This study focusses on teachers’ collaborative investigation to determine characteristics of sensible mathematics. In 2008 the Dutch government recognized a stagnated progress in numeracy at scientific studies as a consequence of a lack of students’ mastering of mathematical skills. This resulted in an increased attention for algorithms and correct calculations at secondary schools. The balance moved from a focus on Skemp’s (1976) relational understanding to instrumental understanding of mathematical concepts.
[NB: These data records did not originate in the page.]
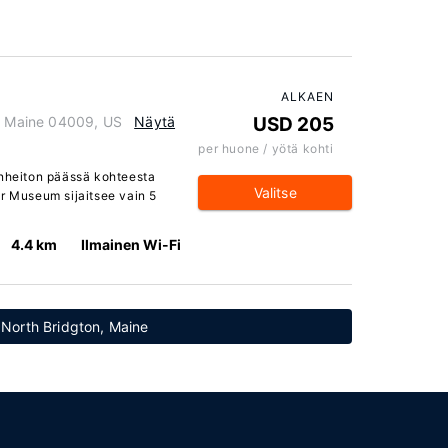
ALKAEN
n, Maine 04009, US
Näytä
USD 205
per huone / yötä kohti
enheiton päässä kohteesta
Valitse
er Museum sijaitsee vain 5
4.4 km
Ilmainen Wi-Fi
: North Bridgton, Maine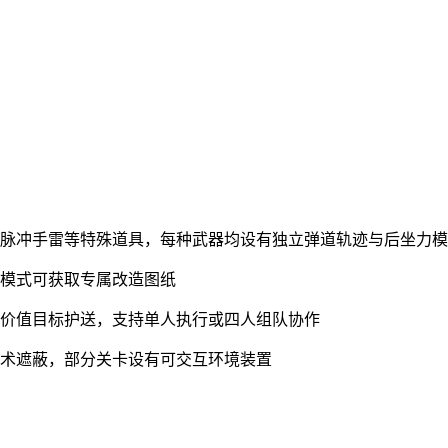
磁脉冲手雷等特殊道具，每种武器均设有独立弹道轨迹与后坐力
习模式可获取专属改造图纸
高价值目标护送，支持单人执行或四人组队协作
战术遮蔽，部分关卡设有可交互环境装置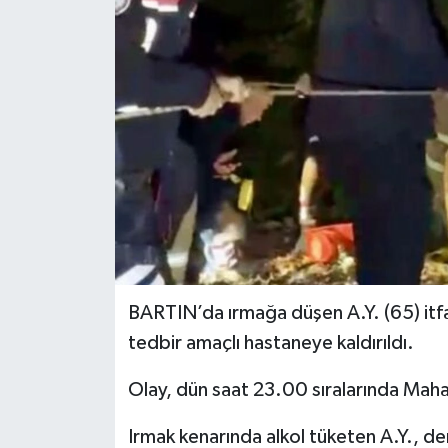
Yerel Yönetimler
DÜNYA
YEREL
BARTIN’da ırmağa düşen A.Y. (65) itfai
tedbir amaçlı hastaneye kaldırıldı.
Olay, dün saat 23.00 sıralarında Mah
Irmak kenarında alkol tüketen A.Y., d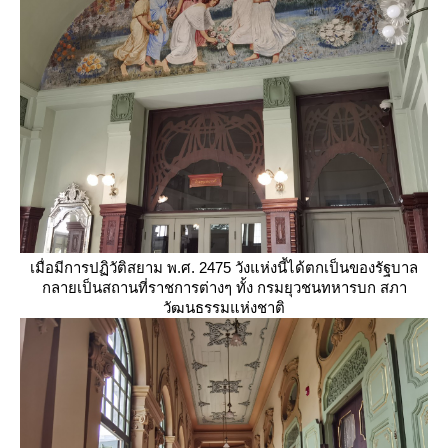
เมื่อมีการปฏิวัติสยาม พ.ศ. 2475 วังแห่งนี้ได้ตกเป็นของรัฐบาล
กลายเป็นสถานที่ราชการต่างๆ ทั้ง กรมยุวชนทหารบก สภา
วัฒนธรรมแห่งชาติ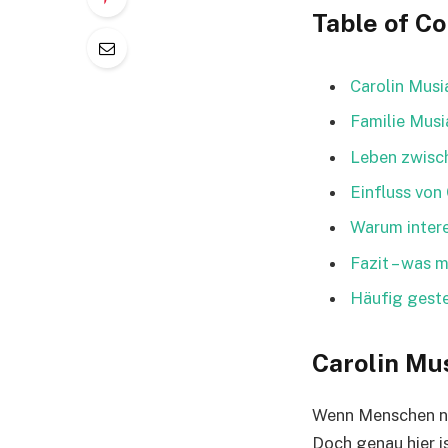
Table of C
Carolin Musi
Familie Musia
Leben zwisc
Einfluss von
Warum intere
Fazit – was 
Häufig geste
Carolin Mu
Wenn Menschen 
Doch genau hier i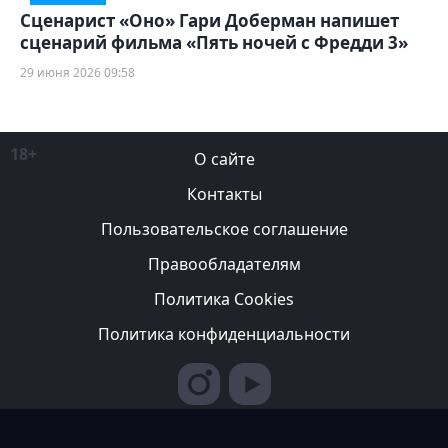
Сценарист «Оно» Гари Доберман напишет
сценарий фильма «Пять ночей с Фредди 3»
29 июня 2026 09:58
18+
О сайте
Контакты
Пользовательское соглашение
Правообладателям
Политика Cookies
Политика конфиденциальности
Редакция вправе не вступать в переписку с авторами, не
возвращать фотографии и не рецензировать рукописи. За
содержание рекламных публикаций ответственность несет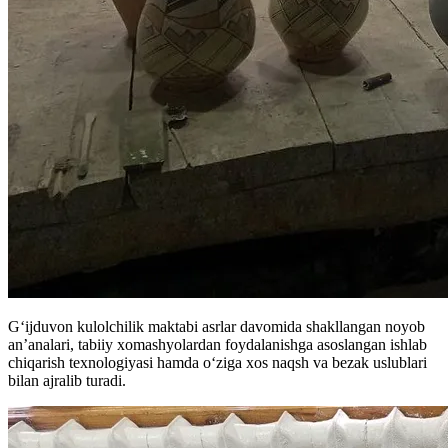
G‘ijduvon kulolchilik maktabi asrlar davomida shakllangan noyob
an’analari, tabiiy xomashyolardan foydalanishga asoslangan ishlab
chiqarish texnologiyasi hamda o‘ziga xos naqsh va bezak uslublari
bilan ajralib turadi.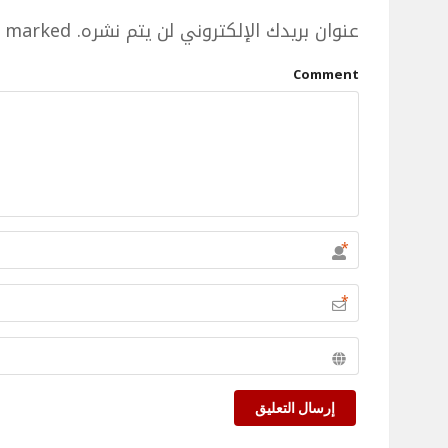
عنوان بريدك الإلكتروني لن يتم نشره.
e marked
Comment
*
*
إرسال التعليق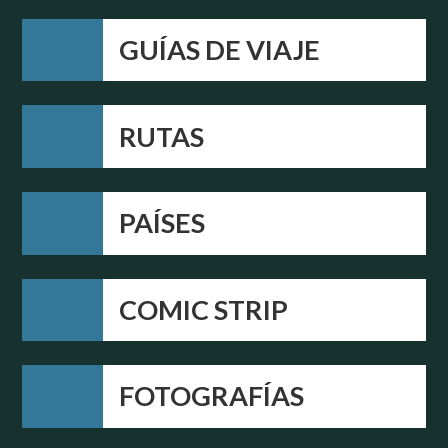
GUÍAS DE VIAJE
RUTAS
PAÍSES
COMIC STRIP
FOTOGRAFÍAS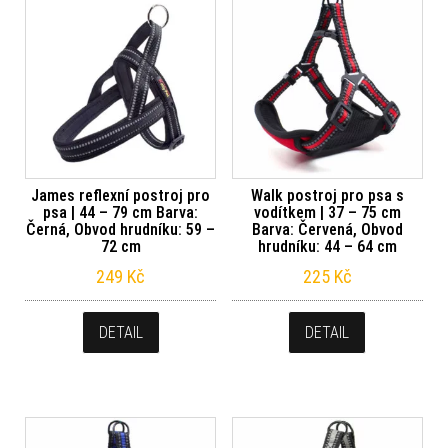
James reflexní postroj pro
Walk postroj pro psa s
psa | 44 – 79 cm Barva:
vodítkem | 37 – 75 cm
Černá, Obvod hrudníku: 59 –
Barva: Červená, Obvod
72 cm
hrudníku: 44 – 64 cm
249
Kč
225
Kč
DETAIL
DETAIL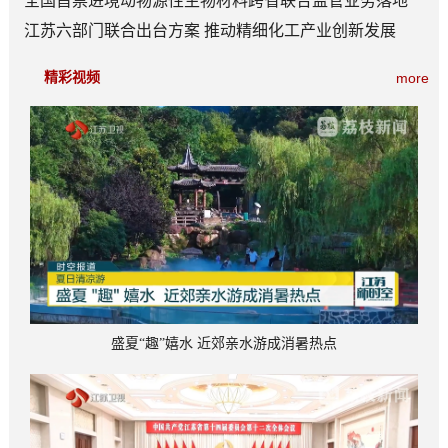
全国首票进境动物源性生物材料跨省联合监管业务落地
江苏六部门联合出台方案 推动精细化工产业创新发展
精彩视频
more
盛夏“趣”嬉水 近郊亲水游成消暑热点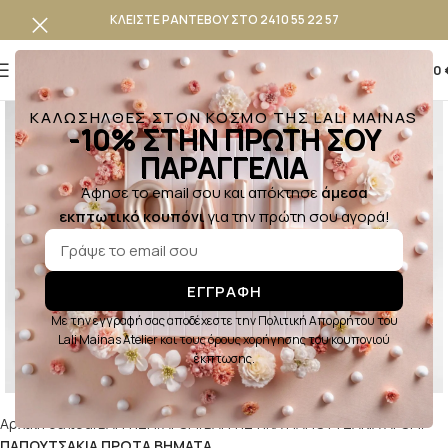
ΚΛΕΙΣΤΕ ΡΑΝΤΕΒΟΥ ΣΤΟ 2410 55 22 57
0
0,00
ΚΑΛΩΣΗΛΘΕΣ ΣΤΟΝ ΚΟΣΜΟ ΤΗΣ LALI MAINAS
-10% ΣΤΗΝ ΠΡΩΤΗ ΣΟΥ
ΠΑΡΑΓΓΕΛΙΑ
Άφησε το email σου και απόκτησε
άμεσα
εκπτωτικό κουπόνι
για την πρώτη σου αγορά!
ΕΓΓΡΑΦΗ
Με την εγγραφή σας αποδέχεστε την Πολιτική Απορρήτου του
Lali Mainas Atelier και τους όρους χορήγησης του κουπονιού
Κλικ για μεγέθυνση
έκπτωσης.
Αρχική σελίδα
ΒΑΠΤΙΣΗ
ΑΓΟΡΙ
ΒΑΠΤΙΣΤΙΚΑ ΠΑΠΟΥΤΣAKIA ΑΓΟΡΙ
ΠΑΠΟΥΤΣΑΚΙΑ ΠΡΩΤΑ ΒΗΜΑΤΑ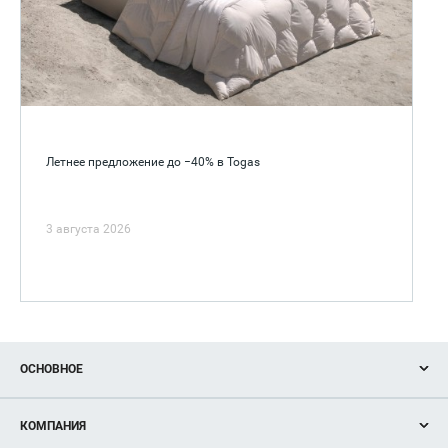
Летнее предложение до −40% в Togas
3 августа 2026
ОСНОВНОЕ
Акции
КОМПАНИЯ
Новости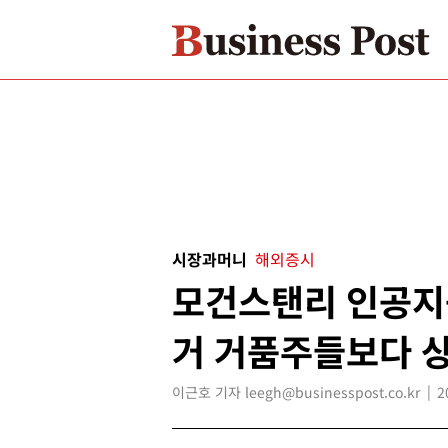
시장과머니
해외증시
모건스탠리 인공지능
거 거품주들보다 상
이근호 기자 leegh@businesspost.co.kr
2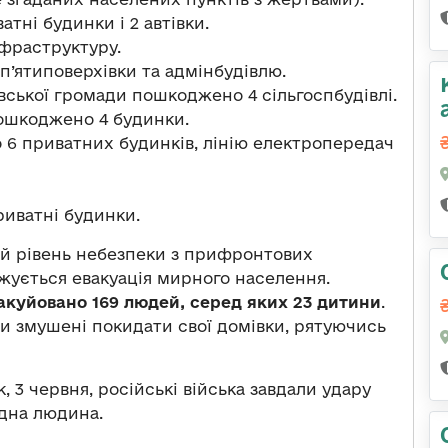
тні будинки і 2 автівки.
фраструктуру.
п’ятиповерхівки та адмінбудівлю.
ської громади пошкоджено 4 сільгоспбудівлі.
ошкоджено 4 будинки.
 6 приватних будинків, лінію електропередач
риватні будинки.
ий рівень небезпеки з прифронтових
ується евакуація мирного населення.
вакуйовано 169 людей, серед яких 23 дитини
.
ми змушені покидати свої домівки, рятуючись
, 3 червня, російські війська завдали удару
одна людина.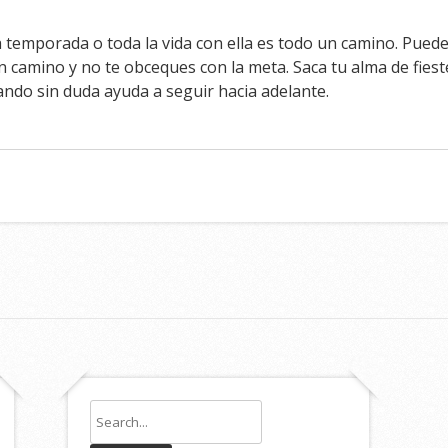
temporada o toda la vida con ella es todo un camino. Puede 
en camino y no te obceques con la meta. Saca tu alma de fies
ndo sin duda ayuda a seguir hacia adelante.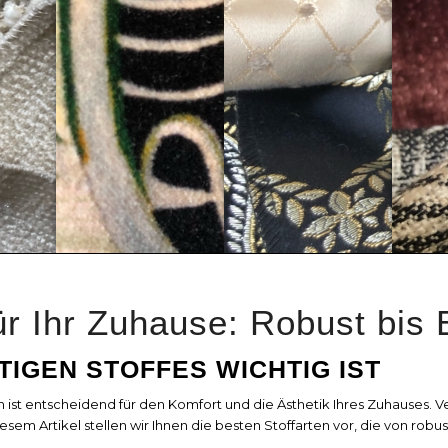
ür Ihr Zuhause: Robust bis 
IGEN STOFFES WICHTIG IST
n ist entscheidend für den Komfort und die Ästhetik Ihres Zuhauses. 
esem Artikel stellen wir Ihnen die besten Stoffarten vor, die von robus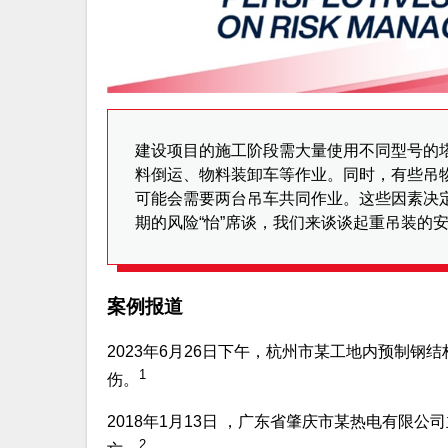
建设项目的施工阶段需大量使用不同型号的
料倒运、物料装卸车等作业。同时，有些吊
可能会需要两台吊车共同作业。这些因素决
期的风险“怡”席谈，我们来谈谈起重吊装的
案例报道
2023年6月26日下午，杭州市某工地内预制钢
1
伤。
2018年1月13日 ，广东省肇庆市某热电有限
2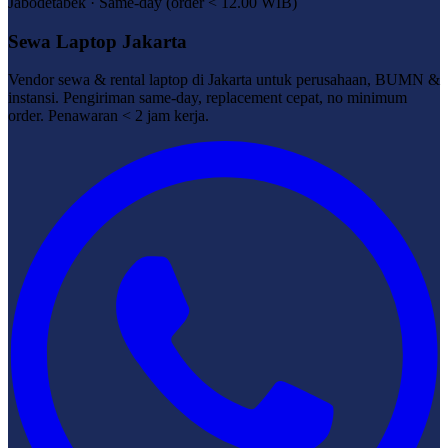
Jabodetabek · Same-day (order < 12.00 WIB)
Sewa Laptop Jakarta
Vendor sewa & rental laptop di Jakarta untuk perusahaan, BUMN &
instansi. Pengiriman same-day, replacement cepat, no minimum
order. Penawaran < 2 jam kerja.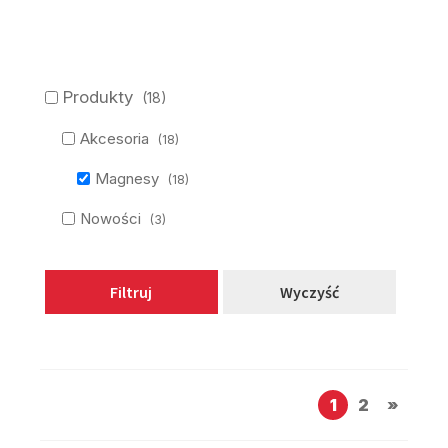
Produkty
(18)
Akcesoria
(18)
Magnesy
(18)
Nowości
(3)
Filtruj
Wyczyść
1
2
»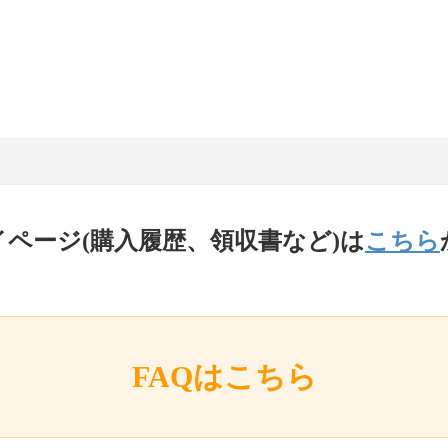
イページ(購入履歴、領収書など)は
こちら
FAQはこちら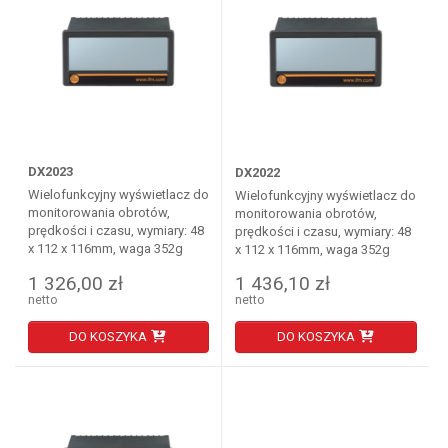
DX2023
DX2022
Wielofunkcyjny wyświetlacz do
Wielofunkcyjny wyświetlacz do
monitorowania obrotów,
monitorowania obrotów,
prędkości i czasu, wymiary: 48
prędkości i czasu, wymiary: 48
x 112 x 116mm, waga 352g
x 112 x 116mm, waga 352g
1 326,00 zł
1 436,10 zł
netto
netto
DO KOSZYKA
DO KOSZYKA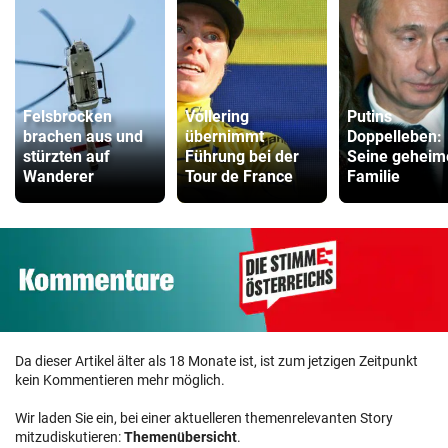
Felsbrocken
Vollering
Putins
brachen aus und
übernimmt
Doppelleben:
stürzten auf
Führung bei der
Seine geheim
Wanderer
Tour de France
Familie
Da dieser Artikel älter als 18 Monate ist, ist zum jetzigen Zeitpunkt
kein Kommentieren mehr möglich.
Wir laden Sie ein, bei einer aktuelleren themenrelevanten Story
mitzudiskutieren:
Themenübersicht
.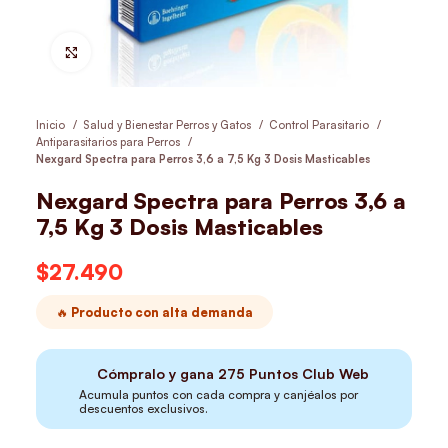
Hacer Zoom
Inicio
Salud y Bienestar Perros y Gatos
Control Parasitario
Antiparasitarios para Perros
Nexgard Spectra para Perros 3,6 a 7,5 Kg 3 Dosis Masticables
Nexgard Spectra para Perros 3,6 a
7,5 Kg 3 Dosis Masticables
$
27.490
🔥 Producto con alta demanda
Cómpralo y gana
275
Puntos Club Web
Acumula puntos con cada compra y canjéalos por
descuentos exclusivos.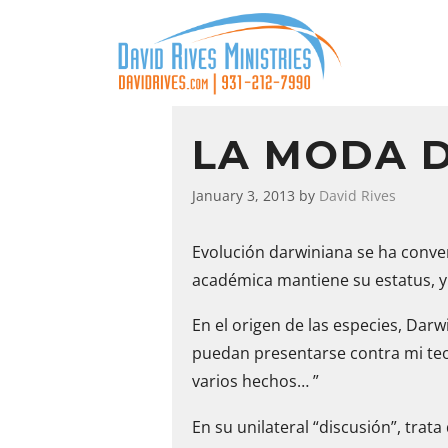
LA MODA D
January 3, 2013
by
David Rives
Evolución darwiniana se ha conver
académica mantiene su estatus, y 
En el origen de las especies, Darw
puedan presentarse contra mi teor
varios hechos… ”
En su unilateral “discusión”, trat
Research at the University of Twente focusses on the effects of teacher design teams. In this context a number of mathematics teachers collaborated with the intention to improve mathematics education. The researcher (first author) invited six mathematics teachers to start a lesson study team. Teacher selection was based on good experiences the researcher had with the teachers during teacher trainee supervision. Lesson study is a professional development strategy in which teachers collaboratively investigate teaching and learning practices by means of live classroom observations and post-lesson discussions (Stepanek, Appel, Leong, Mangan, & Mitchell, 2007). We used lesson study to collaboratively investigate the characteristics of sensible mathematics.

Making sense of mathematics arises initially through coherent perception and action, and develops through coherent use of operations in arithmetic and algebra (Tall, 2012). The lesson study team’s investigation of making sense of mathematics builds on Tall’s (2008) philosophy of long-term mathematical thinking in relation with Bruner’s (1966) framework of representations.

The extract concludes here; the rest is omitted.